*Saved data entries*:

***

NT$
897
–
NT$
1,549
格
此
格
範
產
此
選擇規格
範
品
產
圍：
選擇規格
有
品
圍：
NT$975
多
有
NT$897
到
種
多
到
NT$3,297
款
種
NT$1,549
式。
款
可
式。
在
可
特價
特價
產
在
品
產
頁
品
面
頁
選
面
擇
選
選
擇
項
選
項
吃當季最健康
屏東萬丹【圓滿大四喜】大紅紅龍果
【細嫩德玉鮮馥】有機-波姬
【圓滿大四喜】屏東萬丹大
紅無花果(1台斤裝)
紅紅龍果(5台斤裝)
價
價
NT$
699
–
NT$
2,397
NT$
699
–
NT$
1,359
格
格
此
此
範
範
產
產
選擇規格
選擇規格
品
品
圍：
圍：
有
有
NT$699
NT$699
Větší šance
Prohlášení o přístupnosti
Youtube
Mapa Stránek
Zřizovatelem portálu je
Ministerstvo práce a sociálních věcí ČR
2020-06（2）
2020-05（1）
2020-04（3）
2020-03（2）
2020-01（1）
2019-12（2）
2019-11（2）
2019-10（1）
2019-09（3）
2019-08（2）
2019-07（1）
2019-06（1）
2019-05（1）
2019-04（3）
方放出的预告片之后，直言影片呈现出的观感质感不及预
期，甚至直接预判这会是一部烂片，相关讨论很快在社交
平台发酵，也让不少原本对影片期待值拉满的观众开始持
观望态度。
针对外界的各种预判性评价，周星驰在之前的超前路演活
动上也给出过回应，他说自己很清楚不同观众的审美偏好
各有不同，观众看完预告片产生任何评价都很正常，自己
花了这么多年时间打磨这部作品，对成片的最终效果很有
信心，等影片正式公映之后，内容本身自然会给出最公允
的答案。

***

*Task directions*: This exercise requires all the entries to be written out again exactly.

*Solution to this problem*:
NT$
897
–
NT$
1,549
格
此
格
範
產
此
選擇規格
範
品
產
圍：
選擇規格
有
品
圍：
NT$975
多
有
NT$897
到
種
多
到
NT$3,297
款
種
NT$1,549
式。
款
可
式。
在
可
特價
特價
產
在
品
產
頁
品
面
頁
選
面
擇
選
選
擇
項
選
項
吃當季最健康
屏東萬丹【圓滿大四喜】大紅紅龍果
【細嫩德玉鮮馥】有機-波姬
【圓滿大四喜】屏東萬丹大
紅無花果(1台斤裝)
紅紅龍果(5台斤裝)
價
價
NT$
699
–
NT$
2,397
NT$
699
–
NT$
1,359
格
格
此
此
範
範
產
產
選擇規格
選擇規格
品
品
圍：
圍：
有
有
NT$699
NT$699
Větší šance
Prohlášení o přístupnosti
Youtube
Mapa Stránek
Zřizovatelem portálu je
Ministerstvo práce a sociálních věcí ČR
2020-06（2）
2020-05（1）
2020-04（3）
2020-03（2）
2020-01（1）
2019-12（2）
2019-11（2）
2019-10（1）
2019-09（3）
2019-08（2）
2019-07（1）
2019-06（1）
2019-05（1）
2019-04（3）
方放出的预告片之后，直言影片呈现出的观感质感不及预
期，甚至直接预判这会是一部烂片，相关讨论很快在社交
平台发酵，也让不少原本对影片期待值拉满的观众开始持
观望态度。
针对外界的各种预判性评价，周星驰在之前的超前路演活
动上也给出过回应，他说自己很清楚不同观众的审美偏好
各有不同，观众看完预告片产生任何评价都很正常，自己
花了这么多年时间打磨这部作品，对成片的最终效果很有
信心，等影片正式公映之后，内容本身自然会给出最公允
的答案。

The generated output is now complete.